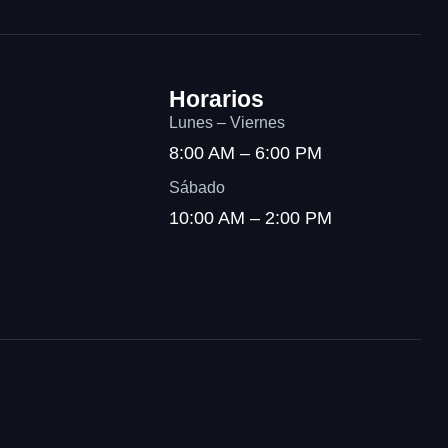
Horarios
Lunes – Viernes
8:00 AM – 6:00 PM
Sábado
10:00 AM – 2:00 PM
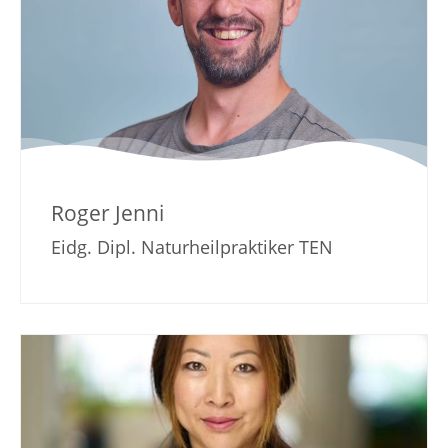
Roger Jenni
Eidg. Dipl. Naturheilpraktiker TEN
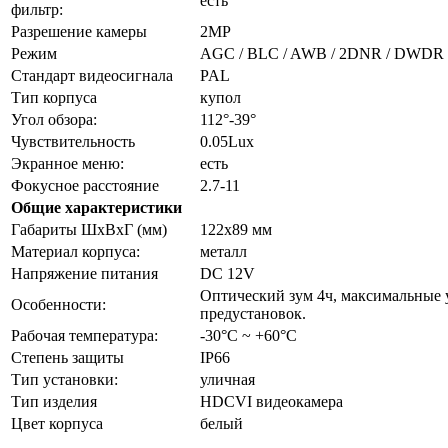
есть
фильтр:
Разрешение камеры
2MP
Режим
AGC / BLC / AWB / 2DNR / DWDR
Стандарт видеосигнала
PAL
Тип корпуса
купол
Угол обзора:
112°-39°
Чувствительность
0.05Lux
Экранное меню:
есть
Фокусное расстояние
2.7-11
Общие характеристики
Габариты ШxВxГ (мм)
122х89 мм
Материал корпуса:
металл
Напряжение питания
DC 12V
Оптический зум 4ч, максимальные уг
Особенности:
предустановок.
Рабочая температура:
-30°C ~ +60°C
Степень защиты
IP66
Тип установки:
уличная
Тип изделия
HDCVI видеокамера
Цвет корпуса
белый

○ ○ ○ ○

## Task details
Repeat exactly the lines from the one containing "Общие характеристики" to the end of the records.

## Task answer
Общие характеристики
Габариты ШxВxГ (мм)
122х89 мм
Материал корпуса:
металл
Напряжение питания
DC 12V
Оптический зум 4ч, максимальные уг
Особенности:
предустановок.
Рабочая температура:
-30°C ~ +60°C
Степень защиты
IP66
Тип установки:
уличная
Тип изделия
HDCVI видеокамера
Цвет корпуса
белый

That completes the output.